Zamówiłam przez jeden ze sklepów internetowych w regularnej cenie 52 zł plus przesyłka, czyli wyszło 60 zł.
Za jeden pędzel to niemała sumka. Głównie skusiłam się z polecenia blogerek/youtuberek.
Nie przeczę, że pędzle są dobrej jakości. Samo wykonanie jest na tip top, prócz jakości włosia.
Moja niska ocena wynika głównie z tego, że włosie mnie trochę kłuje, podrażnia. Dzieję się to w momencie, kiedy podkład chcę wklepać, "wstemplować" w skórę, w przypadku rozcierania tego nie odczuwam. Mam jednak cerę trądzikową i wiele do ukrycia więc w takim wypadku, wiadomo, że zależy mi na mocnym kryciu, które właśnie można uzyskać metodą stemplowania podkładu, a w przypadku tego pędzla zadanie to jest dla mnie nieprzyjemne.

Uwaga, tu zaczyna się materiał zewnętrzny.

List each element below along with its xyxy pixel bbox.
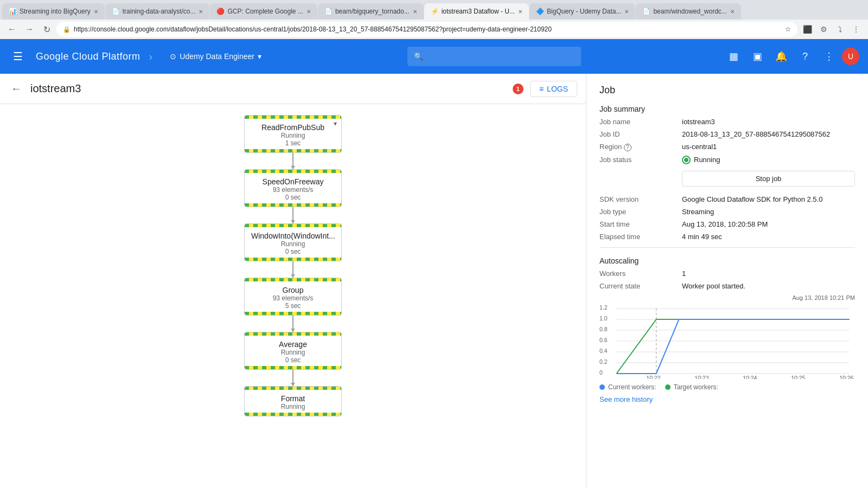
- node-name-4: Average: [251, 340, 335, 349]
- autoscaling-value-1: Worker pool started.: [682, 282, 855, 290]
- job-field-value-7: 4 min 49 sec: [682, 233, 855, 241]
- extension-btn-3[interactable]: ⤵: [832, 22, 847, 37]
- tab-close-3[interactable]: ✕: [413, 9, 417, 15]
- tab-close-4[interactable]: ✕: [518, 9, 522, 15]
- error-count: 1: [516, 86, 520, 92]
- target-workers-dot: [665, 384, 671, 390]
- pipeline-node-2[interactable]: WindowInto(WindowInt...Running0 sec: [244, 223, 342, 261]
- browser-tab-4[interactable]: ⚡iotstream3 Dataflow - U...✕: [424, 3, 529, 20]
- browser-tab-5[interactable]: 🔷BigQuery - Udemy Data...✕: [529, 3, 635, 20]
- pipeline-node-0[interactable]: ▾ReadFromPubSubRunning1 sec: [244, 115, 342, 153]
- star-icon: ☆: [785, 25, 791, 33]
- browser-tab-6[interactable]: 📄beam/windowed_wordc...✕: [636, 3, 741, 20]
- sub-header: ← iotstream3 1 ≡ LOGS: [0, 74, 586, 104]
- current-workers-label: Current workers:: [608, 383, 656, 391]
- notification-icon[interactable]: 🔔: [770, 46, 792, 67]
- browser-tab-1[interactable]: 📄training-data-analyst/co...✕: [105, 3, 210, 20]
- svg-text:0.2: 0.2: [599, 359, 608, 365]
- tab-favicon-0: 📊: [9, 8, 16, 15]
- job-field-label-7: Elapsed time: [599, 233, 675, 241]
- node-status-3: 93 elements/s: [251, 294, 335, 302]
- svg-text:0.4: 0.4: [599, 348, 608, 354]
- back-nav-button[interactable]: ←: [4, 22, 20, 37]
- job-field-value-1: 2018-08-13_13_20_57-8885467541295087562: [682, 130, 855, 138]
- tab-favicon-6: 📄: [642, 8, 650, 15]
- tab-bar: 📊Streaming into BigQuery✕📄training-data-…: [0, 0, 868, 20]
- chart-timestamp: Aug 13, 2018 10:21 PM: [599, 294, 855, 301]
- svg-text:0: 0: [599, 370, 603, 376]
- current-workers-legend: Current workers:: [599, 383, 656, 391]
- stop-button-spacer: [599, 169, 675, 191]
- help-icon[interactable]: ?: [794, 46, 816, 67]
- target-workers-legend: Target workers:: [665, 383, 718, 391]
- svg-text:10:23: 10:23: [694, 375, 709, 379]
- extension-btn-1[interactable]: ⬛: [800, 22, 815, 37]
- connector-4: [292, 316, 293, 332]
- tab-label-0: Streaming into BigQuery: [20, 8, 91, 15]
- svg-text:0.6: 0.6: [599, 337, 608, 343]
- logs-label: LOGS: [547, 85, 568, 93]
- tab-close-5[interactable]: ✕: [624, 9, 629, 15]
- address-text: https://console.cloud.google.com/dataflo…: [74, 25, 782, 33]
- node-status-2: Running: [251, 240, 335, 248]
- divider-1: [599, 247, 855, 248]
- cloud-console-icon[interactable]: ▦: [723, 46, 744, 67]
- browser-chrome: 📊Streaming into BigQuery✕📄training-data-…: [0, 0, 868, 39]
- svg-text:1.2: 1.2: [599, 305, 608, 311]
- hamburger-menu-icon[interactable]: ☰: [9, 46, 27, 67]
- browser-tab-0[interactable]: 📊Streaming into BigQuery✕: [2, 3, 105, 20]
- connector-1: [292, 153, 293, 169]
- connector-3: [292, 261, 293, 278]
- logs-button[interactable]: ≡ LOGS: [530, 81, 577, 97]
- app-bar-actions: ▦ ▣ 🔔 ? ⋮ U: [723, 46, 859, 67]
- running-status-icon: [682, 156, 691, 164]
- job-field-label-2: Region ?: [599, 143, 675, 151]
- stop-job-button[interactable]: Stop job: [682, 171, 855, 187]
- search-box[interactable]: 🔍: [407, 47, 581, 66]
- node-status-4: Running: [251, 349, 335, 356]
- chevron-down-icon: ▾: [258, 52, 261, 61]
- pipeline-node-5[interactable]: FormatRunning: [244, 386, 342, 416]
- job-field-label-4: SDK version: [599, 195, 675, 203]
- search-area: 🔍: [275, 47, 714, 66]
- error-icon: 1: [513, 84, 524, 94]
- extension-btn-2[interactable]: ⚙: [816, 22, 831, 37]
- cloud-shell-icon[interactable]: ▣: [746, 46, 768, 67]
- page-layout: ← iotstream3 1 ≡ LOGS ▾ReadFromPubSubRun…: [0, 74, 868, 488]
- address-bar-row: ← → ↻ 🔒 https://console.cloud.google.com…: [0, 20, 868, 39]
- avatar[interactable]: U: [842, 48, 859, 65]
- job-field-label-0: Job name: [599, 118, 675, 126]
- tab-close-0[interactable]: ✕: [94, 9, 98, 15]
- separator: ›: [149, 50, 153, 63]
- node-name-0: ReadFromPubSub: [251, 123, 335, 132]
- tab-close-1[interactable]: ✕: [199, 9, 203, 15]
- node-name-2: WindowInto(WindowInt...: [251, 232, 335, 240]
- tab-favicon-3: 📄: [324, 8, 332, 15]
- pipeline-node-3[interactable]: Group93 elements/s5 sec: [244, 278, 342, 316]
- pipeline-node-1[interactable]: SpeedOnFreeway93 elements/s0 sec: [244, 169, 342, 207]
- tab-close-2[interactable]: ✕: [307, 9, 311, 15]
- node-expand-icon[interactable]: ▾: [334, 120, 337, 127]
- logs-icon: ≡: [539, 85, 544, 93]
- back-button[interactable]: ←: [9, 80, 24, 97]
- graph-area[interactable]: ▾ReadFromPubSubRunning1 secSpeedOnFreewa…: [0, 104, 586, 488]
- svg-text:10:26: 10:26: [839, 375, 853, 379]
- region-help-icon[interactable]: ?: [624, 144, 631, 151]
- job-field-label-3: Job status: [599, 156, 675, 164]
- project-selector[interactable]: ⊙ Udemy Data Engineer ▾: [165, 50, 266, 63]
- menu-button[interactable]: ⋮: [848, 22, 864, 37]
- tab-favicon-5: 🔷: [536, 8, 544, 15]
- tab-favicon-4: ⚡: [431, 8, 438, 15]
- tab-close-6[interactable]: ✕: [730, 9, 735, 15]
- node-stripe-top: [245, 170, 341, 173]
- pipeline-node-4[interactable]: AverageRunning0 sec: [244, 332, 342, 370]
- reload-button[interactable]: ↻: [39, 22, 54, 37]
- app-bar: ☰ Google Cloud Platform › ⊙ Udemy Data E…: [0, 39, 868, 74]
- page-title: iotstream3: [30, 82, 506, 95]
- address-bar[interactable]: 🔒 https://console.cloud.google.com/dataf…: [56, 22, 797, 37]
- browser-tab-2[interactable]: 🔴GCP: Complete Google ...✕: [210, 3, 317, 20]
- more-options-icon[interactable]: ⋮: [818, 46, 840, 67]
- forward-nav-button[interactable]: →: [22, 22, 37, 37]
- see-more-history-link[interactable]: See more history: [599, 395, 855, 403]
- browser-tab-3[interactable]: 📄beam/bigquery_tornado...✕: [318, 3, 424, 20]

Pędzel zaliczył już kąpiele, a wcześniej o ile dobrze pamiętam, to jako nówka sztuka nie czułam takiego kłucia jak teraz, być może zmienię szampon, którym go myję i będzie ok, ale przy włosiu sztucznym uważam, że nie powinno być takich cyrków z wybieraniem jak najlepszego szamponu. Nie zdziwiłabym się, gdyby tak się działo w przypadku mycia go płynem do mycia naczyń, ale po zwykłym szamponie? W każdym razie dla mnie różnica jest znacząca - do podkładu mam jeszcze inny pędzel, flat top z Sunshade Minerals, też wielokrotnie prany, i on jest mega mięciutki w porównaniu do Zoevy.

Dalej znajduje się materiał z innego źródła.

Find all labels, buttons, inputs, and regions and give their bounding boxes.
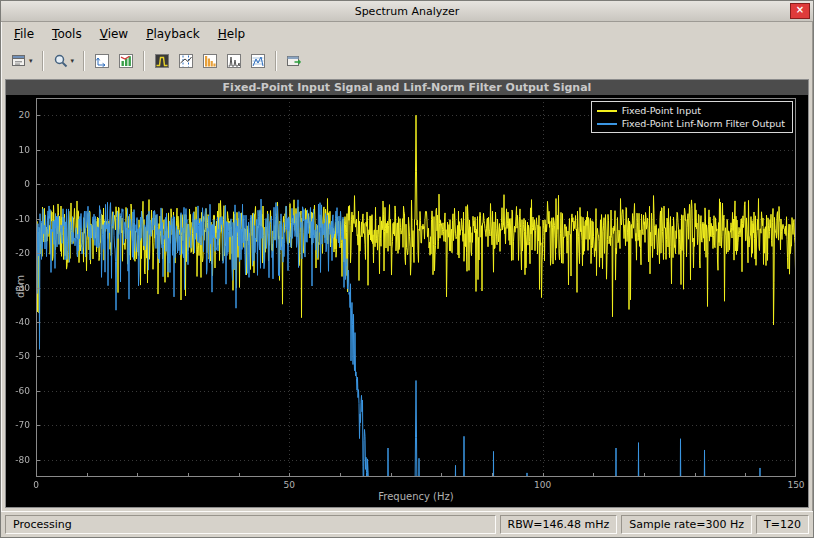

Jeszcze muszę zaznaczyć, że wcześniej też mnie kłuł nawet przed praniem, ale w okolicach oczu, gdyż testowałam go jako pędzel do rozcierania korektora. Chciałam sprawdzić, w ilu funkcjach mi się on sprawdzi i niestety w niewielu - typowo przeznaczony do podkładu, ewentualnie wklepania precyzyjnie pudru, ale też nie w okolice oczu jak dla mnie, właśnie z powodu lekkiego kłucia.
Może jestem super wrażliwcem, ale nie ja jedna, więc wolę ostrzec. Za tą cenę to lekka kpina, żeby pędzel w jakikolwiek, nawet najdelikatniejszy sposób, podrażniał.
Poza tym, nie widać tego na zdjęciach aż tak, ale pędzel jest malutki, wydaje mi się, że rozmiarowo podobny do H50s z Hakuro, tylko nieco inny kształt.
Plus za bardzo zbite, gęste włosie - pędzel nie wchłania tyle podkładu.
Bardzo ładny i dobrze wykonany.
Niestety duży minus za cenę, żałuję, żę tyle wydałam, mogłam mieć dwa pędzle Hakuro w tej cenie licząc jeszcze przesyłkę. Nie wiem czy jeszcze skuszę się na jakieś pędzle z tej firmy, bo są one mega drogie jak dla mnie, a jeśli kłuje mnie ich sztuczne włosie, to już się boję co będzie z tymi z włosia kozy. Mocno przereklamowane, wykonanie może i super i jeśli kogoś stać, i nie odczuwa dyskomfortu przy używaniu, to nie będzie żałował, ale trudno to na odległość przewidzieć.